The sky this morning – fabulous. Pure sculpture – except the sun breaks through those massive forms like a chisel and strikes my head. I try to hide behind the slim shadow cast by a vertical frame on the main big window, a puny piece of wood which separates the large pane from its adjoining narrower one, and which that chiseling, cutting, searing sun would vaporize in a heartbeat, were it to get close enough. I find just enough protective shade to keep from being completely blinded.
I had some weird dreams: of driving to the beach (why?, I can walk there in six minutes), coming by car down P.-Street, where people (including my newly pregnant with baby #3 neighbor) were practically playing in traffic – there was a “resort” or holiday feel, a beach town feel to the whole thing. In no time I was at the beach, which had moved closer for some reason, but what a beach! Sort of like the light and clouds I’m seeing through my window right now: fantastic and so very grand, clouds and a beach like no other. My beach had professional acrobats teaching children how to perform the most daring stunts. It had a casino. A bowling alley and a diner.

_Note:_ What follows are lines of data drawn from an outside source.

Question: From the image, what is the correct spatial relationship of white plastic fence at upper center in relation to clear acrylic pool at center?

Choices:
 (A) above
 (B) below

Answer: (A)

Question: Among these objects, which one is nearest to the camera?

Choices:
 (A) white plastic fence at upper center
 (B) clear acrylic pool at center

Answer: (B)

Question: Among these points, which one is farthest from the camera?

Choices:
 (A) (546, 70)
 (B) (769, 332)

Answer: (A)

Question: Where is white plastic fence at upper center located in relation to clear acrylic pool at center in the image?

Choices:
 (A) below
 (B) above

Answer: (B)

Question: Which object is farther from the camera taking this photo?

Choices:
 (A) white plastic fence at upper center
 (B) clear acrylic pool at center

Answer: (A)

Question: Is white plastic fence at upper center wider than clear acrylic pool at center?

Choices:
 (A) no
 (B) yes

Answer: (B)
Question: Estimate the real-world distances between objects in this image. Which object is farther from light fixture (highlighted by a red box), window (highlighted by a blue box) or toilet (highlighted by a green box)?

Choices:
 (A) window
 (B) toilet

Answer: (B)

It had fantastic waves and of course lots of sand. It had architecture and structure, and also just plain old beach. I kept taking photos with my phone, great photos I couldn’t believe were actually real things. Of course they weren’t real things, given that I was dreaming them. But they also weren’t real things in the sense that they were of the past, part of a bygone era now lost. Possibly recoverable, though.
I’m sure my dream must have, to some extent, been influenced by the wonderfully incisive exhibition W. and I saw yesterday afternoon when we drove up to the Cape Ann Museum: photographs from 1978 by Nathan Benn, all Kodachrome, all shot on the North Shore for a National Geographic assignment.

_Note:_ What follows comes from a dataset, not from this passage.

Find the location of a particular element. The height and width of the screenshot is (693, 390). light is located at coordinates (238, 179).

The social range in this exibition is huge. There are “toffs,” for example: Mary Hopkinson Gibbon and Lovell Thompson getting married. It shows the already elderly couple, on the terrace of Sharksmouth, the bride’s family home in Manchester (that’s Manchester-by-the-Sea to you, peon). (To this day, Sharksmouth is available for weddings, special events ,and other bookings.) The groom worked forty years for Houghton-Mifflin, then started his own publishing house in Ipswich. And then got married (again?). Sturdy fellow! And there’s “the other side”: tannery workers at John Flynn & Sons, Sheepskin Tanners, in Salem. I didn’t know Salem ever had tanneries, much less had them as late as the late 1970s. The tanneries were in a neighborhood called Blubber Hollow. Certainly no longer findable on a map, I mistakenly thought. Yet Blubber Hollow is still very much a known entity, sitting at the base of Gallows Hill, which …well, it’s Salem, although it turns out that actually wasn’t the hill where the so-called witches were killed…)
And so on. A riot of social class, status, occupation, and avocation. Religion, custom, trades. Too bad there wasn’t an accompanying catalog available for purchase.